For histological analysis, lungs fixed with 10% neutral buffered formalin were embedded in paraffin, sectioned, and stained with hematoxylin and eosin (H&E). We performed picrosirius red (PSR) staining for analysis of fibrosis. Briefly, sections were deparaffinized and hydrated with distilled water for 10 min. Sections were stained with 0.1% PSR for 90 min and then dehydrated and mounted. Immunohistochemical staining for CD3 as a T-cell marker and CD45RA as a B-cell marker was performed in the lungs of NiONP at 4 weeks postinstillation on paraffin sections. Endogenous peroxidase activity was quenched with 3% hydrogen peroxide at room temperature for 15 min. For antigen retrieval, Borg Decloaker (Biocare Medical Inc., Walnut Creek, CA, USA) was applied for 2 min.
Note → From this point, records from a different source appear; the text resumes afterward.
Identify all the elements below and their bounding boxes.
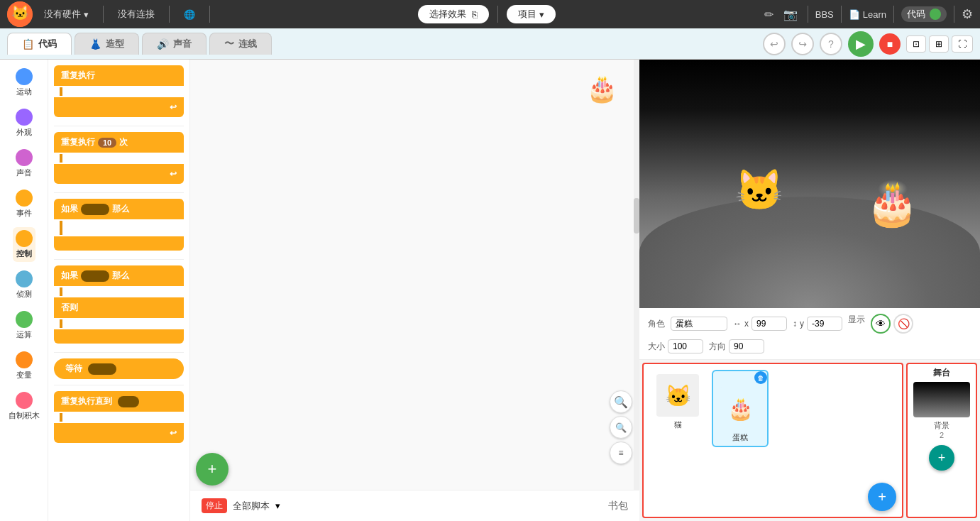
tab-sound[interactable]: 🔊 声音 — [142, 33, 207, 55]
category-operators[interactable]: 运算 — [13, 308, 35, 343]
wait-condition-slot[interactable] — [88, 363, 116, 375]
gear-icon: ⚙ — [962, 7, 973, 21]
effect-button[interactable]: 选择效果 ⎘ — [418, 5, 489, 23]
if-then-else-block[interactable]: 如果 那么 — [54, 265, 184, 286]
zoom-out-button[interactable]: 🔍 — [610, 416, 632, 439]
expand-left-button[interactable]: ⊡ — [906, 35, 926, 53]
show-button[interactable]: 👁 — [871, 314, 891, 334]
redo-button[interactable]: ↩ — [791, 33, 814, 55]
repeat-forever-block[interactable]: 重复执行 — [54, 65, 184, 86]
divider-palette-5 — [54, 385, 184, 385]
x-input[interactable] — [751, 317, 787, 331]
scroll-thumb[interactable] — [634, 198, 639, 234]
repeat-forever-end[interactable]: ↩ — [54, 97, 184, 117]
sprite-name-input[interactable] — [671, 317, 727, 331]
undo-icon: ↩ — [770, 38, 778, 50]
stage-thumb-image[interactable] — [913, 382, 970, 417]
add-block-button[interactable]: + — [196, 453, 229, 486]
undo-button[interactable]: ↩ — [763, 33, 786, 55]
add-sprite-button[interactable]: + — [868, 483, 896, 511]
stage-thumb-bg — [913, 382, 970, 417]
all-scripts-label[interactable]: 全部脚本 — [233, 500, 270, 512]
hardware-selector[interactable]: 没有硬件 ▾ — [38, 5, 94, 23]
if-else-condition-slot[interactable] — [81, 270, 109, 282]
category-myblocks[interactable]: 自制积木 — [6, 389, 43, 424]
logo: 🐱 — [7, 1, 33, 27]
category-sound[interactable]: 声音 — [13, 146, 35, 181]
globe-icon-btn[interactable]: 🌐 — [178, 6, 201, 23]
if-else-end[interactable] — [54, 329, 184, 344]
code-toggle[interactable]: 代码 — [901, 6, 947, 22]
zoom-in-button[interactable]: 🔍 — [610, 390, 632, 413]
expand-controls: ⊡ ⊞ ⛶ — [906, 35, 973, 53]
all-scripts-dropdown[interactable]: ▾ — [275, 500, 280, 511]
wait-block[interactable]: 等待 — [54, 358, 184, 379]
script-canvas: 🎂 — [190, 60, 639, 521]
connection-selector[interactable]: 没有连接 — [112, 5, 160, 23]
project-button[interactable]: 项目 ▾ — [507, 5, 556, 23]
tabbar: 📋 代码 👗 造型 🔊 声音 〜 连线 ↩ ↩ ? ▶ ■ ⊡ ⊞ ⛶ — [0, 28, 980, 60]
costume-tab-icon: 👗 — [89, 38, 101, 50]
stop-button[interactable]: ■ — [879, 33, 901, 55]
settings-button[interactable]: ⚙ — [962, 6, 973, 22]
stage-preview: 🐱 🎂 — [639, 60, 980, 308]
bbs-label[interactable]: BBS — [815, 9, 834, 20]
category-variables[interactable]: 变量 — [13, 349, 35, 383]
direction-input[interactable] — [729, 339, 764, 353]
camera-button[interactable]: 📷 — [781, 5, 800, 24]
main-content: 运动 外观 声音 事件 控制 侦测 运算 变量 — [0, 60, 980, 521]
if-condition-slot[interactable] — [81, 204, 109, 215]
events-label: 事件 — [16, 208, 32, 219]
sprites-grid: 🐱 猫 🗑 🎂 蛋糕 — [649, 370, 896, 447]
wait-label: 等待 — [65, 363, 82, 375]
size-input[interactable] — [668, 339, 703, 353]
block-indent-6 — [60, 413, 184, 422]
effect-label: 选择效果 — [429, 8, 466, 21]
category-looks[interactable]: 外观 — [13, 106, 35, 141]
green-flag-button[interactable]: ▶ — [848, 31, 874, 57]
repeat-until-block[interactable]: 重复执行直到 — [54, 391, 184, 412]
sprite-card-cat[interactable]: 🐱 猫 — [649, 370, 706, 447]
code-label: 代码 — [907, 8, 925, 21]
add-backdrop-button[interactable]: + — [929, 445, 954, 471]
tab-wire[interactable]: 〜 连线 — [209, 33, 272, 55]
y-input[interactable] — [807, 317, 842, 331]
if-else-if-label: 如果 — [61, 270, 78, 282]
sprite-delete-button[interactable]: 🗑 — [754, 371, 767, 384]
sprite-card-cake[interactable]: 🗑 🎂 蛋糕 — [712, 370, 769, 447]
else-block[interactable]: 否则 — [54, 297, 184, 318]
repeat-n-input[interactable]: 10 — [98, 138, 116, 148]
x-coord-group: ↔ x — [733, 317, 787, 331]
learn-button[interactable]: 📄 Learn — [849, 9, 886, 20]
bg-label: 背景 — [934, 420, 949, 431]
help-button[interactable]: ? — [820, 33, 842, 55]
arrow-icon-2: ↩ — [170, 169, 177, 179]
category-motion[interactable]: 运动 — [13, 65, 35, 100]
myblocks-dot — [16, 392, 33, 409]
category-events[interactable]: 事件 — [13, 187, 35, 221]
script-area[interactable]: 🎂 🔍 🔍 ≡ 停止 全部脚本 ▾ — [190, 60, 639, 521]
repeat-until-end[interactable]: ↩ — [54, 423, 184, 443]
category-sensing[interactable]: 侦测 — [13, 268, 35, 302]
if-then-block[interactable]: 如果 那么 — [54, 199, 184, 219]
pencil-button[interactable]: ✏ — [761, 5, 776, 24]
repeat-until-slot[interactable] — [118, 396, 139, 407]
hide-button[interactable]: 🚫 — [893, 314, 913, 334]
repeat-n-block[interactable]: 重复执行 10 次 — [54, 132, 184, 153]
if-label: 如果 — [61, 203, 78, 215]
stop-all-button[interactable]: 停止 — [202, 498, 227, 513]
expand-right-button[interactable]: ⊞ — [929, 35, 949, 53]
learn-doc-icon: 📄 — [849, 9, 860, 20]
fullscreen-button[interactable]: ⛶ — [952, 35, 973, 53]
block-indent — [60, 87, 184, 96]
center-view-button[interactable]: ≡ — [610, 442, 632, 464]
learn-label: Learn — [863, 9, 886, 20]
scroll-track — [634, 60, 639, 521]
stage-image: 🐱 🎂 — [639, 60, 980, 308]
tab-costume[interactable]: 👗 造型 — [75, 33, 139, 55]
category-control[interactable]: 控制 — [13, 227, 35, 262]
if-then-end[interactable] — [54, 236, 184, 251]
repeat-n-end[interactable]: ↩ — [54, 164, 184, 184]
variables-dot — [16, 351, 33, 368]
tab-code[interactable]: 📋 代码 — [7, 33, 72, 55]
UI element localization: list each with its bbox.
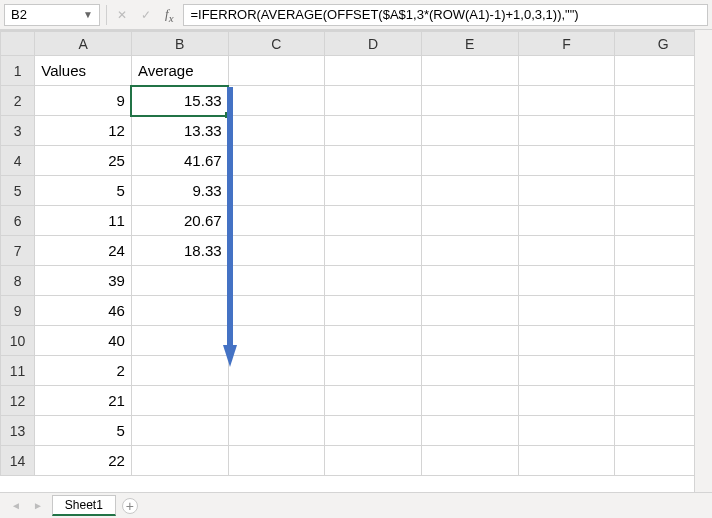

Slides were then blocked with normal goat serum, and anti-rat CD3 antibody or anti-rat CD45RA antibody (both from AbD Serotec, Oxford, UK) was applied at 1:100 dilution. Slides were washed three times and incubated for 30 min at room temperature with anti-mouse IgG from the Envision kit (Dako, Cambridgeshire, UK). After slides were washed three times, diaminobenzidine substrate (Vector Laboratories, Peterborough, UK) was applied.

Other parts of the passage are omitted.